• [ASSIGNMENT]: Only the lines below, from the one with "Latest Houston Real Estate Stories" through the one with "Farnham Road, Slough", are to be written out, exactly.

#####

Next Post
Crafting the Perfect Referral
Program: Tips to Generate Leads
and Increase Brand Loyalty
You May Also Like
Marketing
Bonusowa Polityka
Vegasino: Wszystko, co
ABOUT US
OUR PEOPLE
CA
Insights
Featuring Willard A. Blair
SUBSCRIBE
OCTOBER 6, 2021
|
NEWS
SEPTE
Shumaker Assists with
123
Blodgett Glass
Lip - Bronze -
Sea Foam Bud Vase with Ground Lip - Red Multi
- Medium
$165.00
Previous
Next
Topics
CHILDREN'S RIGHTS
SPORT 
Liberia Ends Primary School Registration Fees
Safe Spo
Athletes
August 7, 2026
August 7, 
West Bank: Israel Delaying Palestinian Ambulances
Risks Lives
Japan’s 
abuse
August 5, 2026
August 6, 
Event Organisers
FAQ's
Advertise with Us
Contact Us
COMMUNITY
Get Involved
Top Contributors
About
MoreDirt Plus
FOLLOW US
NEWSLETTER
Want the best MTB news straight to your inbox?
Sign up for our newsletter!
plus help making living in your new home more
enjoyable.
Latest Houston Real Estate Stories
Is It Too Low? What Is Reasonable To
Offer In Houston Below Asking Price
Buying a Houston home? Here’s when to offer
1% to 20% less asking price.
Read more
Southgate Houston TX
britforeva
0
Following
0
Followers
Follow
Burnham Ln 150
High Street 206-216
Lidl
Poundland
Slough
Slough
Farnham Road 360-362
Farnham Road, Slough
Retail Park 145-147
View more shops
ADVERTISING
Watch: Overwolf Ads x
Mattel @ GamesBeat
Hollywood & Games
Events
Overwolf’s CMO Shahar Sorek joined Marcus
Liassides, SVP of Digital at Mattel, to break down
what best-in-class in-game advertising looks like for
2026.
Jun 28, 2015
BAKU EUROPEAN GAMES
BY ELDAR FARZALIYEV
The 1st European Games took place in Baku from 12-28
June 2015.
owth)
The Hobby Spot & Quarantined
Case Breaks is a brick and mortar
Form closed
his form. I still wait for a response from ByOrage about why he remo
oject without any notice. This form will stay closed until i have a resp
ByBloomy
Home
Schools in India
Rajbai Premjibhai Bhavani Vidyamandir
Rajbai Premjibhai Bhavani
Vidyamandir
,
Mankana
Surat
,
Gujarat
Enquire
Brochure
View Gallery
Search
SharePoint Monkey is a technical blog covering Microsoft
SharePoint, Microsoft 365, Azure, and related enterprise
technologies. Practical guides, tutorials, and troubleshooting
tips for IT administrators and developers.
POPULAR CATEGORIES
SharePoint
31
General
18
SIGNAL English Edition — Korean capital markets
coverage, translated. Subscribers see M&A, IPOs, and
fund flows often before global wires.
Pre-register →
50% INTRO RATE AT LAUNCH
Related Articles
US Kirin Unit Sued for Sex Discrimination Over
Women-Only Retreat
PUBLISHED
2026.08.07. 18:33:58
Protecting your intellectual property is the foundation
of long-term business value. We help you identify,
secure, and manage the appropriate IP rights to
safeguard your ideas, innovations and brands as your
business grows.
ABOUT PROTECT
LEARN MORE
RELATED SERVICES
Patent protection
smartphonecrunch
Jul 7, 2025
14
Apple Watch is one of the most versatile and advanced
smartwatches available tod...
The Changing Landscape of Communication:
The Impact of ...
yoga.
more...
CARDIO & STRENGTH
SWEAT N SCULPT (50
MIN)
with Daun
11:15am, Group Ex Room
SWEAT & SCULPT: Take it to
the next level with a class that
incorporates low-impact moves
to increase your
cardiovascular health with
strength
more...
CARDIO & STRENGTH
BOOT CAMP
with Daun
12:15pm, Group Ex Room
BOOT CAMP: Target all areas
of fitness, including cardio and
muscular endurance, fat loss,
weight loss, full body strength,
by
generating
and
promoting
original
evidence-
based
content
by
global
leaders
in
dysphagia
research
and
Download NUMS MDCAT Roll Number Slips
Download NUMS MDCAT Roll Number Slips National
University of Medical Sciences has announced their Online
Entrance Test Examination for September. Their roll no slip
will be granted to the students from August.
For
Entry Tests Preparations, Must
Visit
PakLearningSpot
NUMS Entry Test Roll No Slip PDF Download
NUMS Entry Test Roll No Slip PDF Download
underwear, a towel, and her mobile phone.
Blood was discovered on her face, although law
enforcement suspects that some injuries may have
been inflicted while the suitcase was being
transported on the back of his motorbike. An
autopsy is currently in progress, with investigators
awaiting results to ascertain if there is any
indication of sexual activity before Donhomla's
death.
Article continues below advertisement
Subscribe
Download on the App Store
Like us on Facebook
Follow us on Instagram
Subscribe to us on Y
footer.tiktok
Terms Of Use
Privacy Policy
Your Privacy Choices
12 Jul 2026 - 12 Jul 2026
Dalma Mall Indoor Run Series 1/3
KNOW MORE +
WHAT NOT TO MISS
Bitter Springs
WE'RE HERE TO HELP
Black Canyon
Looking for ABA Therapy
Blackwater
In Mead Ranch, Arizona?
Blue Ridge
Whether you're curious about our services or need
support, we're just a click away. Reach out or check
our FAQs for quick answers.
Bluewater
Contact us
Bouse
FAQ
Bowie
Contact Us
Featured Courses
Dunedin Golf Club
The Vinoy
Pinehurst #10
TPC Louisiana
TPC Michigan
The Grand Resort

#####

• [RESULT]:
Latest Houston Real Estate Stories
Is It Too Low? What Is Reasonable To
Offer In Houston Below Asking Price
Buying a Houston home? Here’s when to offer
1% to 20% less asking price.
Read more
Southgate Houston TX
britforeva
0
Following
0
Followers
Follow
Burnham Ln 150
High Street 206-216
Lidl
Poundland
Slough
Slough
Farnham Road 360-362
Farnham Road, Slough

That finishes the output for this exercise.